| Your assignment |
Scan the listing below and copy every line holding "Ремонт".

| Dataset entries |

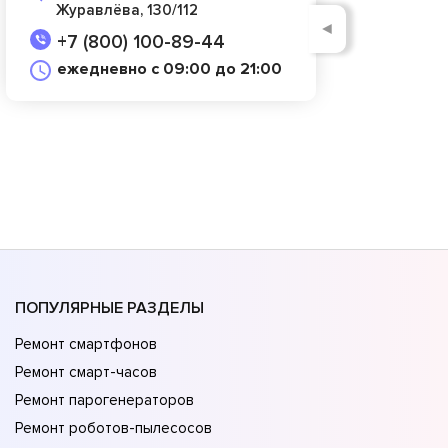
Журавлёва, 130/112
◄
+7 (800) 100-89-44
ежедневно с 09:00 до 21:00
ПОПУЛЯРНЫЕ РАЗДЕЛЫ
Ремонт смартфонов
Ремонт смарт-часов
Ремонт парогенераторов
Ремонт роботов-пылесосов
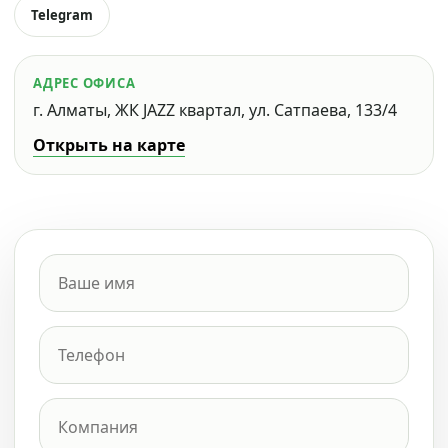
Telegram
АДРЕС ОФИСА
г. Алматы, ЖК JAZZ квартал, ул. Сатпаева, 133/4
Открыть на карте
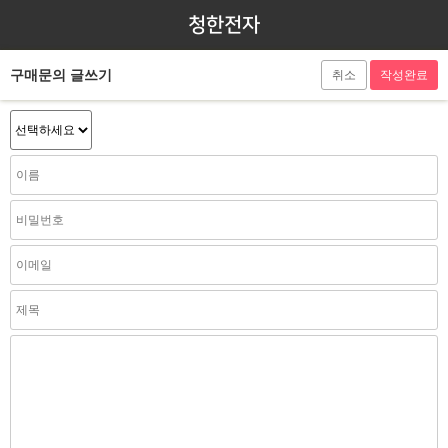
청한전자
구매문의 글쓰기
취소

| Exercise result |
Ремонт смартфонов
Ремонт смарт-часов
Ремонт парогенераторов
Ремонт роботов-пылесосов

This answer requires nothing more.